» **Supplied material**:

-=-=-

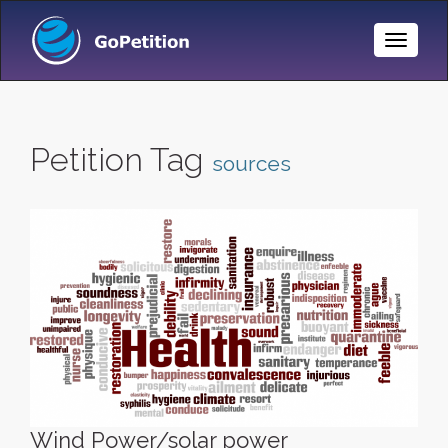
Toggle
Naviga
Petition Tag
sources
Wind Power/solar power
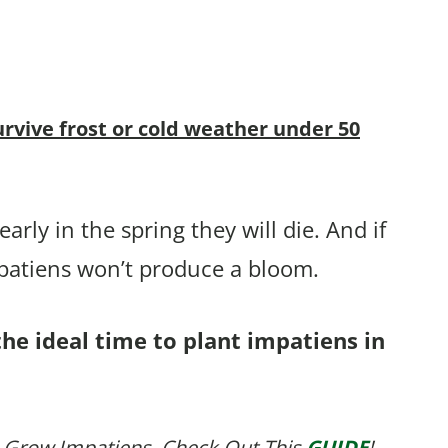
urvive frost or cold weather under 50
arly in the spring they will die. And if
mpatiens won’t produce a bloom.
the ideal time to plant impatiens in
 Grow Impatiens, Check Out This
GUIDE
!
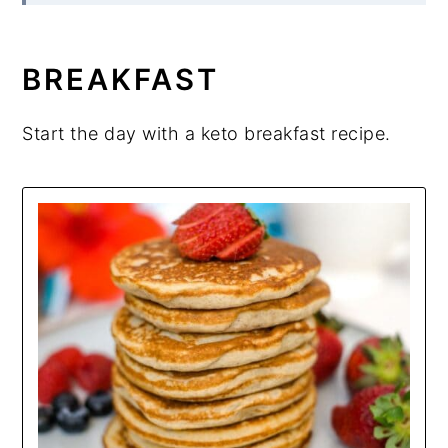
BREAKFAST
Start the day with a keto breakfast recipe.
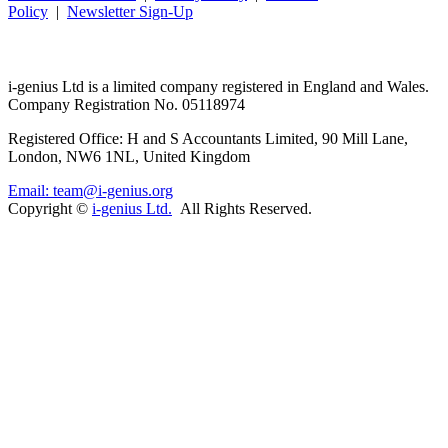
Policy
|
Newsletter Sign-Up
i-
genius
Ltd is a limited company registered in England and Wales.
Company Registration No. 05118974
Registered Office: H and S Accountants Limited, 90 Mill Lane,
London, NW6 1NL, United Kingdom
Email: team@i-genius.org
Copyright ©
i-genius Ltd.
All Rights Reserved.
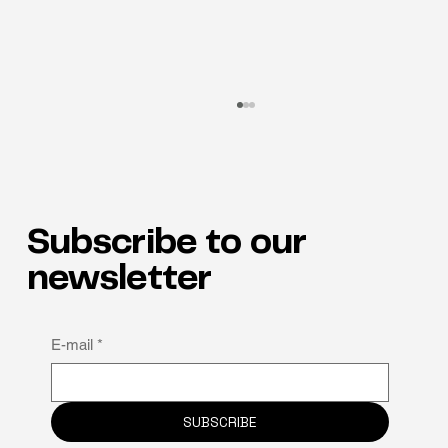
Subscribe to our
newsletter
Why neuro-inclusion is the hidden key to
E-mail
*
staff retention
SUBSCRIBE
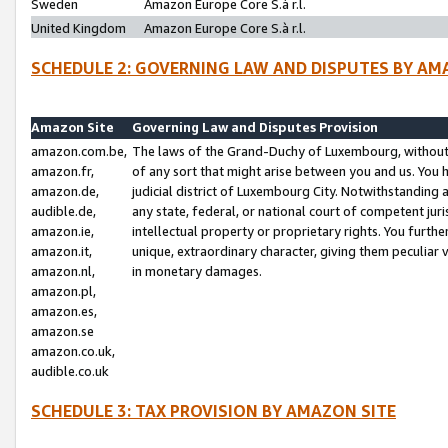
Sweden
Amazon Europe Core S.à r.l.
United Kingdom
Amazon Europe Core S.à r.l.
SCHEDULE 2: GOVERNING LAW AND DISPUTES BY AM
Amazon Site
Governing Law and Disputes Provision
amazon.com.be,
The laws of the Grand-Duchy of Luxembourg, without r
amazon.fr,
of any sort that might arise between you and us. You h
amazon.de,
judicial district of Luxembourg City. Notwithstanding a
audible.de,
any state, federal, or national court of competent juri
amazon.ie,
intellectual property or proprietary rights. You furth
amazon.it,
unique, extraordinary character, giving them peculiar
amazon.nl,
in monetary damages.
amazon.pl,
amazon.es,
amazon.se
amazon.co.uk,
audible.co.uk
SCHEDULE 3: TAX PROVISION BY AMAZON SITE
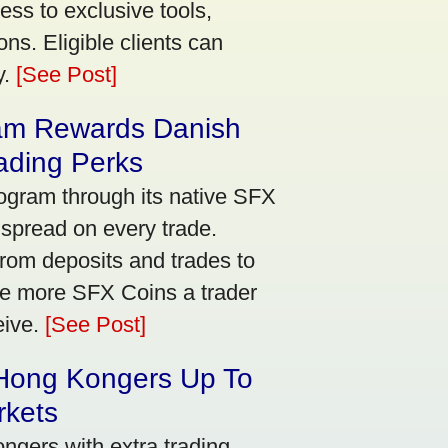
ss to exclusive tools,
ns. Eligible clients can
y.
[See Post]
am Rewards Danish
ading Perks
ogram through its native SFX
 spread on every trade.
rom deposits and trades to
he more SFX Coins a trader
eive.
[See Post]
 Hong Kongers Up To
rkets
gers with extra trading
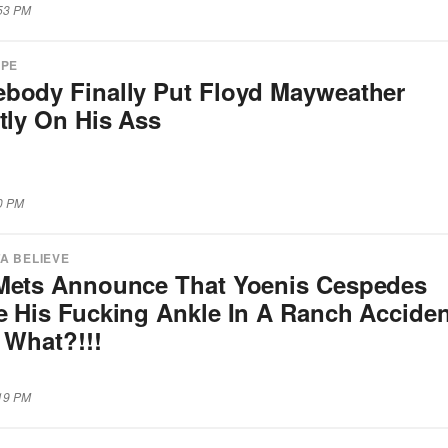
:53 PM
APE
body Finally Put Floyd Mayweather
tly On His Ass
30 PM
A BELIEVE
Mets Announce That Yoenis Cespedes
e His Fucking Ankle In A Ranch Acciden
 What?!!!
:19 PM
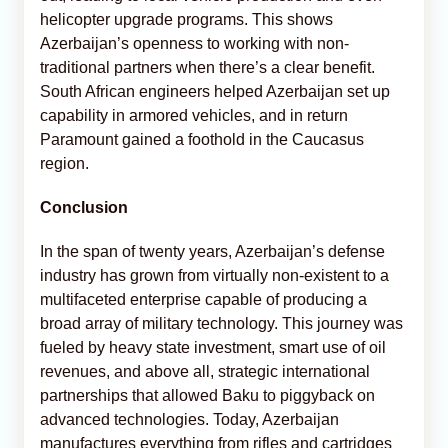
helicopter upgrade programs. This shows
Azerbaijan’s openness to working with non-
traditional partners when there’s a clear benefit.
South African engineers helped Azerbaijan set up
capability in armored vehicles, and in return
Paramount gained a foothold in the Caucasus
region.
Conclusion
In the span of twenty years, Azerbaijan’s defense
industry has grown from virtually non-existent to a
multifaceted enterprise capable of producing a
broad array of military technology. This journey was
fueled by heavy state investment, smart use of oil
revenues, and above all, strategic international
partnerships that allowed Baku to piggyback on
advanced technologies. Today, Azerbaijan
manufactures everything from rifles and cartridges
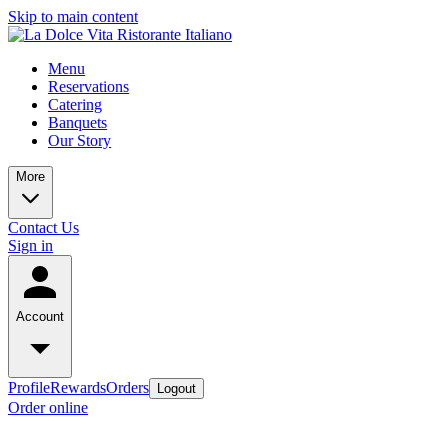
Skip to main content
Menu
Reservations
Catering
Banquets
Our Story
More
Contact Us
Sign in
Account
Profile
Rewards
Orders
Logout
Order online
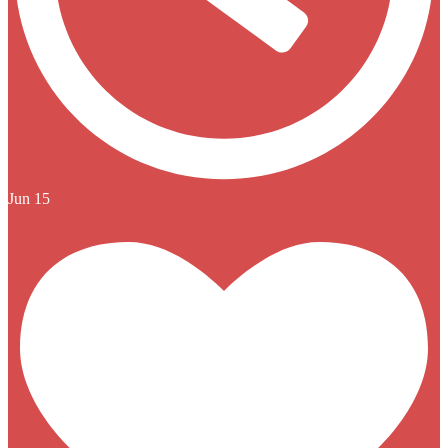
Jun 15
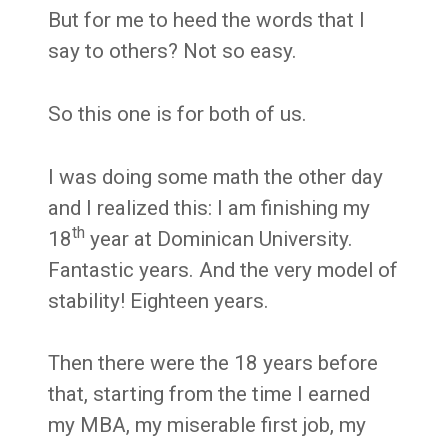
But for me to heed the words that I
say to others? Not so easy.
So this one is for both of us.
I was doing some math the other day
and I realized this: I am finishing my
th
18
year at Dominican University.
Fantastic years. And the very model of
stability! Eighteen years.
Then there were the 18 years before
that, starting from the time I earned
my MBA, my miserable first job, my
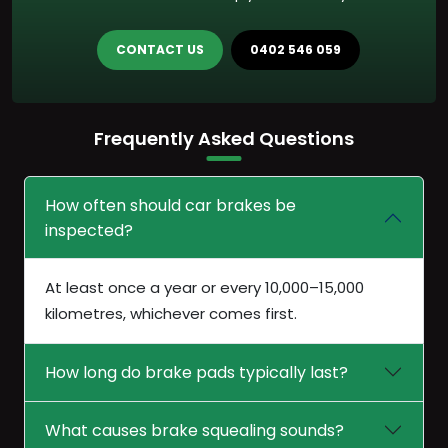
CONTACT US
0402 546 059
Frequently Asked Questions
How often should car brakes be
inspected?
At least once a year or every 10,000–15,000
kilometres, whichever comes first.
How long do brake pads typically last?
What causes brake squealing sounds?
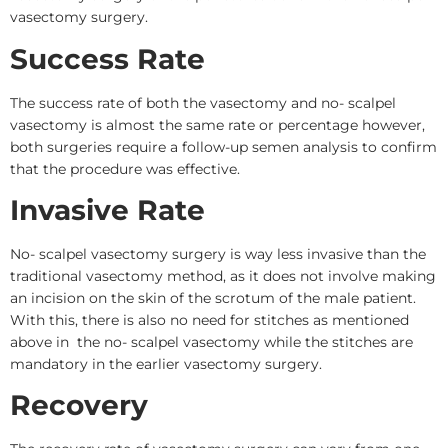
vasectomy surgery.
Success Rate
The success rate of both the vasectomy and no- scalpel
vasectomy is almost the same rate or percentage however,
both surgeries require a follow-up semen analysis to confirm
that the procedure was effective.
Invasive Rate
No- scalpel vasectomy surgery is way less invasive than the
traditional vasectomy method, as it does not involve making
an incision on the skin of the scrotum of the male patient.
With this, there is also no need for stitches as mentioned
above in the no- scalpel vasectomy while the stitches are
mandatory in the earlier vasectomy surgery.
Recovery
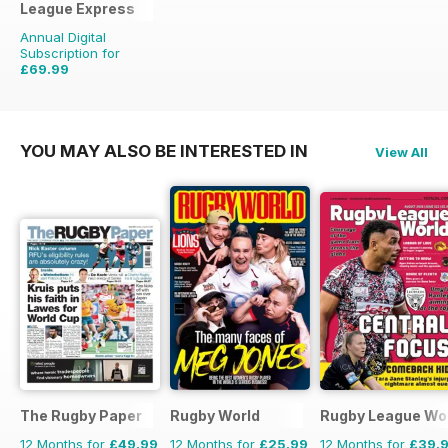
League Express
Annual Digital
Subscription for
£69.99
£155.48
Saving
55%
YOU MAY ALSO BE INTERESTED IN
View All
The Rugby Paper
Rugby World
Rugby League Wo
12 Months for
£49.99
12 Months for
£25.99
12 Months for
£39.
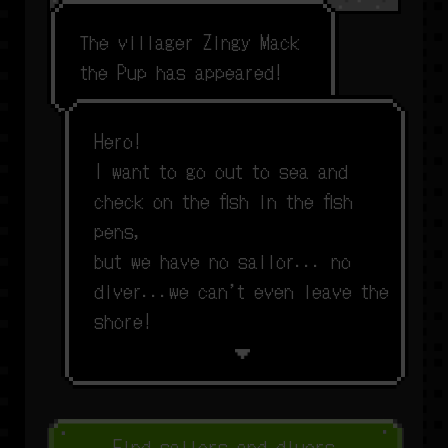
T
h
e
v
i
l
l
a
g
e
r
Z
i
n
g
y
M
a
c
k
t
h
e
P
u
p
h
a
s
a
p
p
e
a
r
e
d
!
H
e
r
o
!
I
w
a
n
t
t
o
g
o
o
u
t
t
o
s
e
a
a
n
d
c
h
e
c
k
o
n
t
h
e
f
s
h
i
n
t
h
e
f
s
h
p
e
n
s
,
b
u
t
w
e
h
a
v
e
n
o
s
a
i
l
o
r
.
.
.
n
o
d
i
v
e
r
.
.
.
w
e
c
a
n
’
t
e
v
e
n
l
e
a
v
e
t
h
e
s
h
o
r
e
!
Find sailors and divers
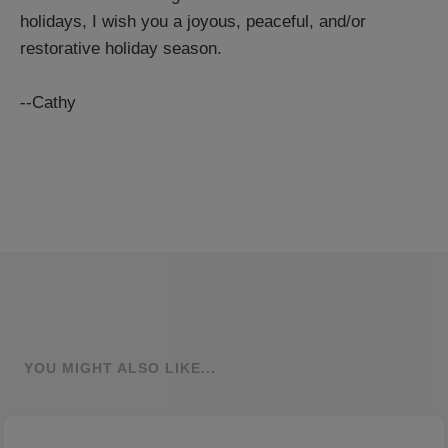
holidays, I wish you a joyous, peaceful, and/or
restorative holiday season.
--Cathy
YOU MIGHT ALSO LIKE...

-=-=-

» **Aim of the task**: Every line of the records that includes the word "traditional" should be gathered.

» **Answer to the exercise**:
traditional partners when there’s a clear benefit.
traditional vasectomy method, as it does not involve making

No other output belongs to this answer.